(Collected data entries)
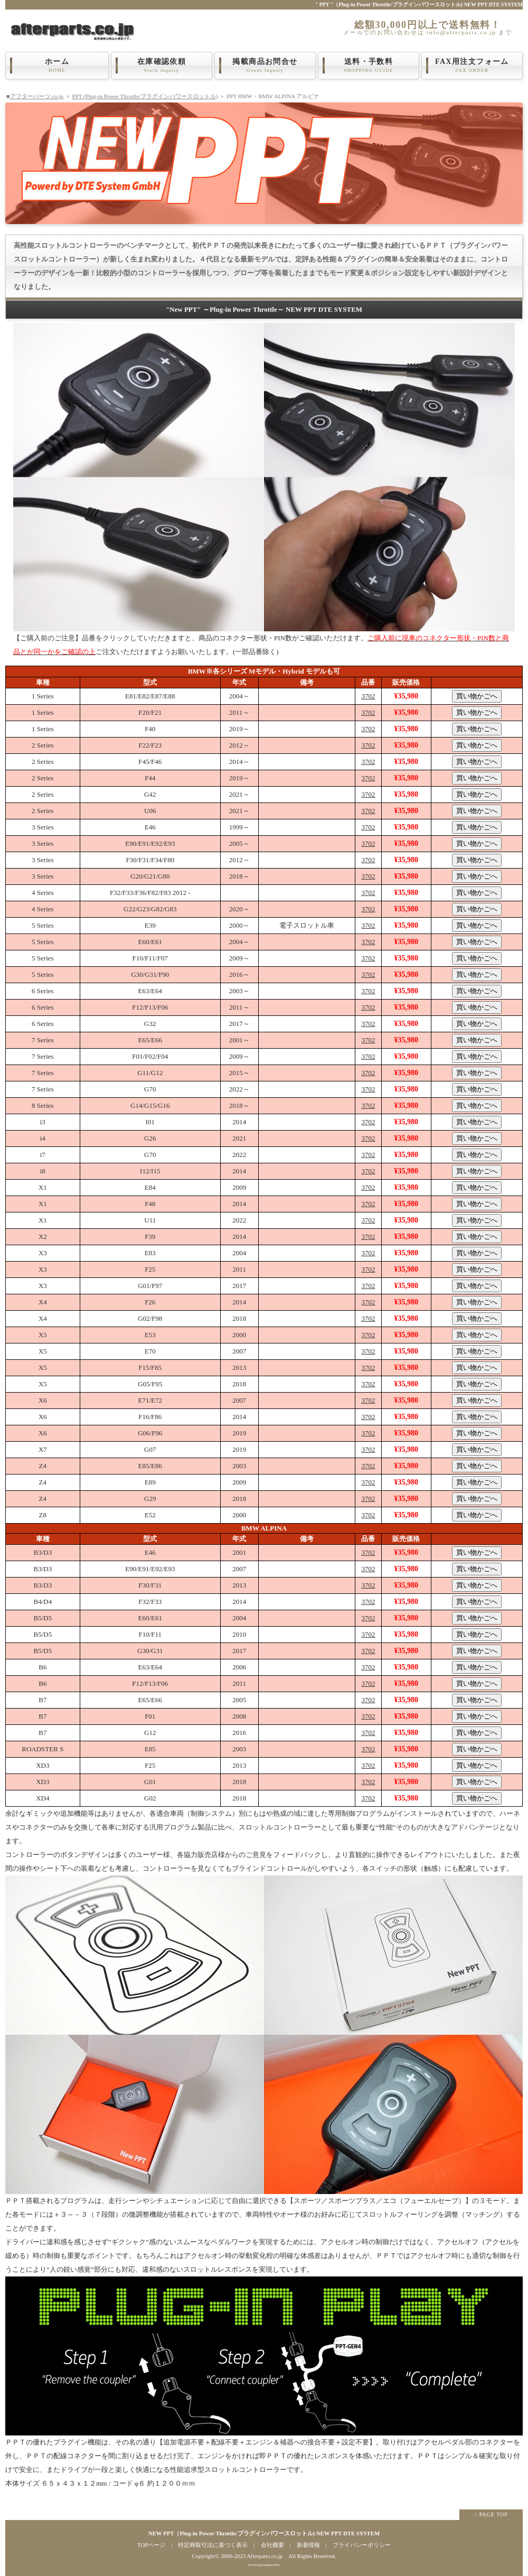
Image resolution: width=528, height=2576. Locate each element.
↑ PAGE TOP (491, 2514)
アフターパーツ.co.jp (36, 96)
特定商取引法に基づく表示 (213, 2545)
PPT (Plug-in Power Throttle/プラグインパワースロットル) (145, 96)
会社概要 (272, 2545)
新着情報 (308, 2545)
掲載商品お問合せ (265, 65)
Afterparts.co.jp (264, 2556)
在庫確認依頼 (161, 65)
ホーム (57, 65)
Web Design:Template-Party (264, 2564)
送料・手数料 (368, 65)
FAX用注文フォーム (472, 65)
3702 (368, 696)
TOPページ (151, 2545)
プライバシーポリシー (362, 2545)
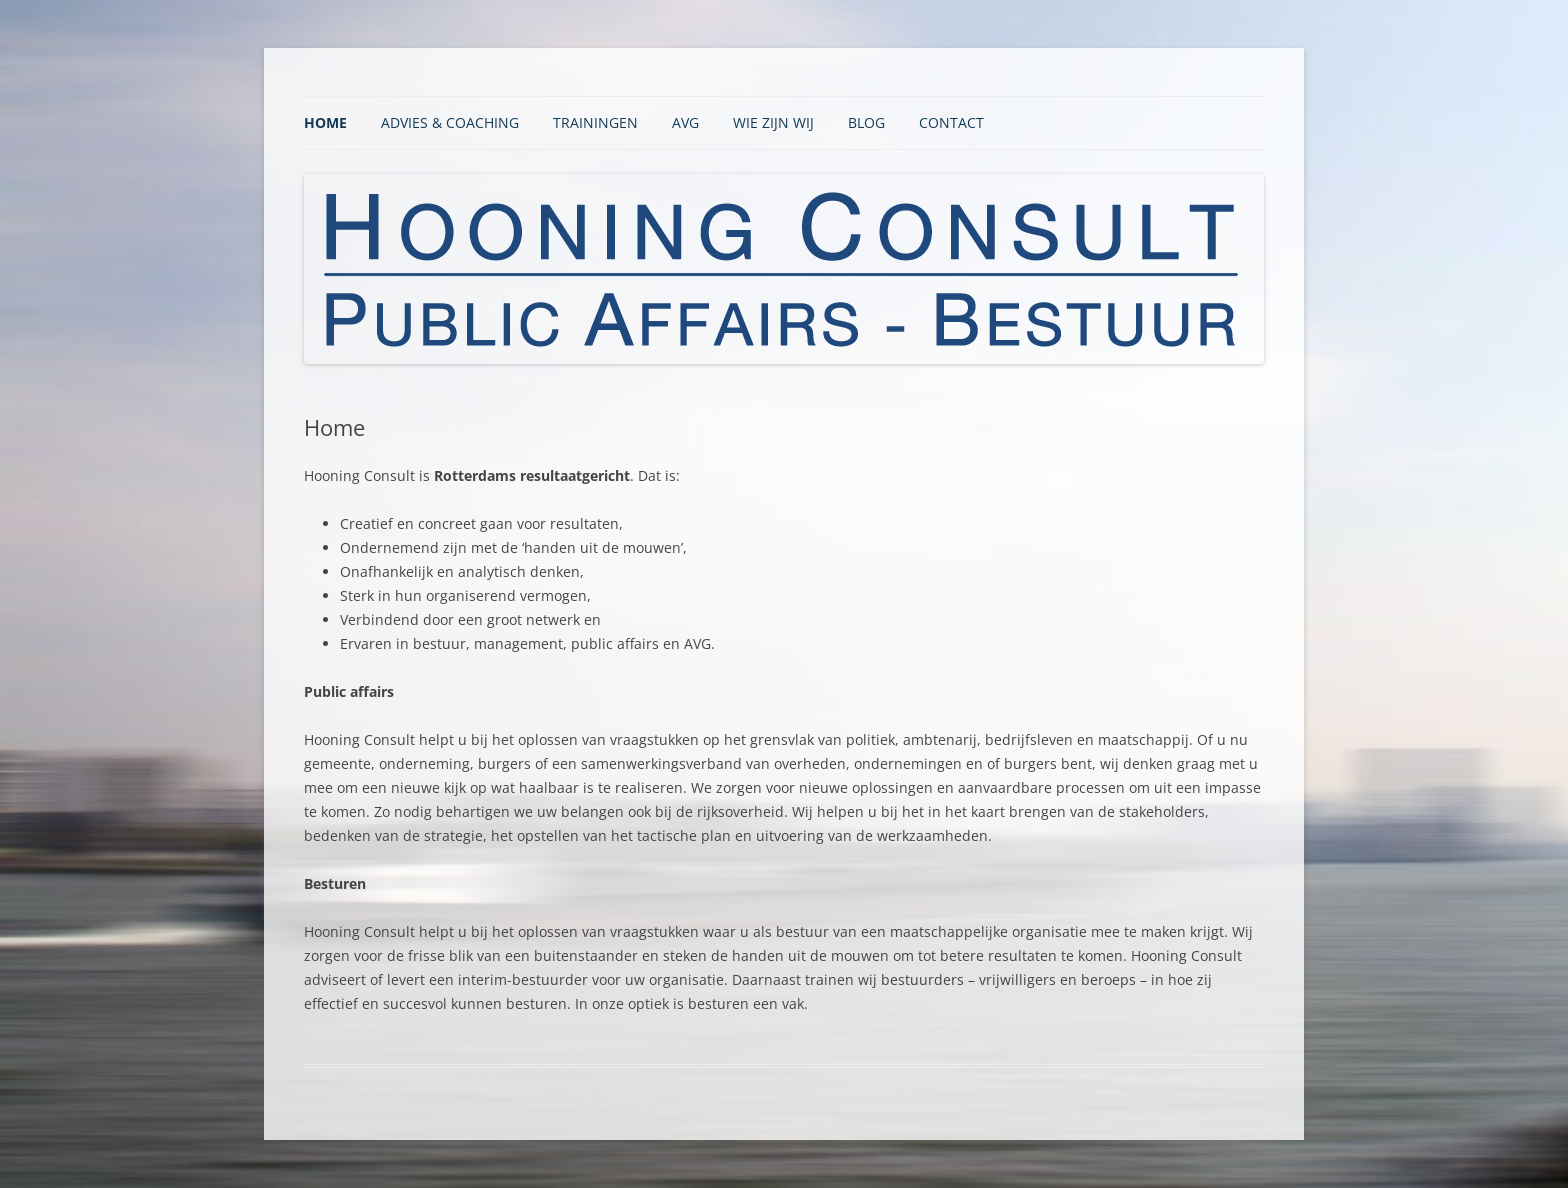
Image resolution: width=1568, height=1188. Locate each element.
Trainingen (595, 122)
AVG (685, 122)
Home (325, 122)
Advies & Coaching (450, 122)
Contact (951, 122)
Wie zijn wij (773, 122)
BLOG (866, 122)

## What is being asked
Show every line in the records above that contains the word "height".

## Answer area
Image resolution: width=528, height=2576. Locate each element.
Image resolution: width=1568, height=1188. Locate each element.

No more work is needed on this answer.